#### Task objective
Your output must consist solely of the lines from the one containing "De evolutie van" through the end of the records, reproduced exactly.

#### Input for this task
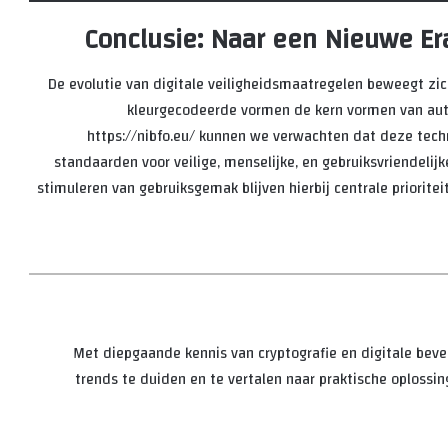
Conclusie: Naar een Nieuwe Era 
De evolutie van digitale veiligheidsmaatregelen beweegt zi
kleurgecodeerde vormen de kern vormen van auth
https://nibfo.eu/ kunnen we verwachten dat deze techn
standaarden voor veilige, menselijke, en gebruiksvriendelijk
stimuleren van gebruiksgemak blijven hierbij centrale prioritei
Met diepgaande kennis van cryptografie en digitale bevei
trends te duiden en te vertalen naar praktische oplossin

#### Answer below
De evolutie van digitale veiligheidsmaatregelen beweegt zi
kleurgecodeerde vormen de kern vormen van auth
https://nibfo.eu/ kunnen we verwachten dat deze techn
standaarden voor veilige, menselijke, en gebruiksvriendelijk
stimuleren van gebruiksgemak blijven hierbij centrale prioritei
Met diepgaande kennis van cryptografie en digitale bevei
trends te duiden en te vertalen naar praktische oplossin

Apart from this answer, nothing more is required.